Trials typically start with Jonny Lester, Head of Sales, talking to potential partners to scope what they would like to achieve. Then Eva Lewis, Head of Food Innovation, would generate a comprehensive study plan. Subsequently I work with Eva and Jonny to bring all the required analytical measurements together. It’s all about quality and validation, including about how do we test, when do we test and how can we prove that the omega-3 bio-enrichment of animals is effective when using the client’s specific processes.
Our trials with potential clients are very much a teamwork event where all our knowledge comes together to provide that expert support. We want to support our customer throughout the entire process, so we’re happy to be on the farm, in the mill, anywhere our customers need us, providing hands on support and advice. Our partnership with Mara Renewables Corporation, a Canadian based company, with expertise in the production of algal oil has allowed us to gain expert knowledge of the oil and how it can be further processed to make our unique product, OmegaPro.
What are you trying to find out from the trials? Bigger picture vs customer specific data
At Humanativ we have conducted a multitude of OmegaPro feeding trials. The primary aim is to make sure we comply with the legislation in a specific country so that validated on-pack health claims can be made. An on-pack health claim is a statement about the positive effect an omega-3 enriched product can have on human health; different countries have different requirements which must be met before an on-pack claim can be made. The trial is designed to demonstrate that we can make it our OmgeaPro product work in the specific production environment for our customer. Our trials also ensure that our product doesn’t just work once but works every time, in every food-producing animal. There are millions and millions of chickens being produced every day, and it’s our job to ensure that our customers products always comply with legislation.
The other trials I organise are the research trials where we’re trying to prove a new concept, so that relates to the longer-term innovation. Each of these trials are different, focusing on novel ideas and product development.
Could you tell us more about the InnovateUK project and what Humanativ aims to achieve?

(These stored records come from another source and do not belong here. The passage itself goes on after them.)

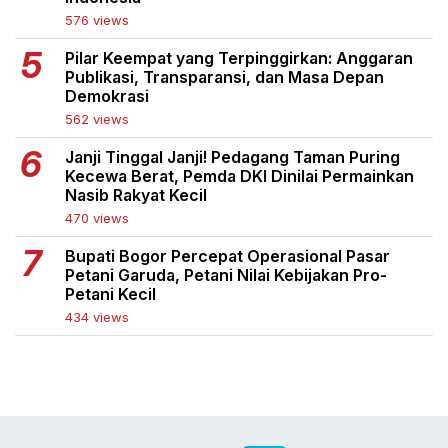
576 views
Pilar Keempat yang Terpinggirkan: Anggaran
Publikasi, Transparansi, dan Masa Depan
Demokrasi
562 views
Janji Tinggal Janji! Pedagang Taman Puring
Kecewa Berat, Pemda DKI Dinilai Permainkan
Nasib Rakyat Kecil
470 views
Bupati Bogor Percepat Operasional Pasar
Petani Garuda, Petani Nilai Kebijakan Pro-
Petani Kecil
434 views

I also manage an InnovateUK funded project under the “UK-Canada: enhancing agricultural productivity and sustainability R&D call”. This project, which is also part funded by the National Research Council of Canada Industrial Research Assistance Program, which is all about developing the next generation of Omega-3 algal oil products and making them available to commercial markets worldwide.

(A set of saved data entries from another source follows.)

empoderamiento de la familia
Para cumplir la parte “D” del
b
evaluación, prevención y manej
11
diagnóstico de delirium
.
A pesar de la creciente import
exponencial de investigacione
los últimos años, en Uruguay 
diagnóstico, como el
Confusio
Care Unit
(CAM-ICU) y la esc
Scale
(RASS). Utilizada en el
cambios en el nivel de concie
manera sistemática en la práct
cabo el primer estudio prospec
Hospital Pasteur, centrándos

The key objective of the project is to develop a more sustainably produced, nutrient dense, chicken that will provide a rich source of omega-3 oils in the human diet whilst enhancing the overall efficacy of poultry production.

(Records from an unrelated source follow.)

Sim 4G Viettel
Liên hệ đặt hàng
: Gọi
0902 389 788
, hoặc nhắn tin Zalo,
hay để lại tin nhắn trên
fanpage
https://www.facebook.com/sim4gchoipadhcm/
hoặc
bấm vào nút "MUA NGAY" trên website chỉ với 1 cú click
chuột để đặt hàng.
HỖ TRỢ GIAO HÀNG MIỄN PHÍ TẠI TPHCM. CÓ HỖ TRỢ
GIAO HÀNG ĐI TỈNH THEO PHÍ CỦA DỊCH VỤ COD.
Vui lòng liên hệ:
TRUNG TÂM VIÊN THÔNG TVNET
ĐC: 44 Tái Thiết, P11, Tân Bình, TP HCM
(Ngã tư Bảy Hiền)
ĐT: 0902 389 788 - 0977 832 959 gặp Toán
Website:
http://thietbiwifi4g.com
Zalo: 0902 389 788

The project has two main aims, the first is to improve the yield/bioavailability of omega-3 algal oils which would help to reduce carbon footprint. The second is something which we have been exploring more recently called the novel co-product, the algal biomass which remains after the oil has been extracted. This co-product has the potential to be used as an alternative protein source.
Improving the yield of omega-3 oil and utilising the co-product, will certainly with the aim of achieving net zero agriculture emissions and will help us on the next step of our sustainability journey.
What are your main hobbies and interests outside of work?
I play squash two or three times a week. I really enjoy the social aspect of it, it’s great to be able to be ‘slightly competitive’ and meet up with friends after work to play.
In the summer months I go dinghy sailing. I’ve used these skills to volunteer with my local scout group, teaching sailing and kayaking on the river in York. I’ve really enjoyed volunteering, it’s great to be able to give something back to my local community.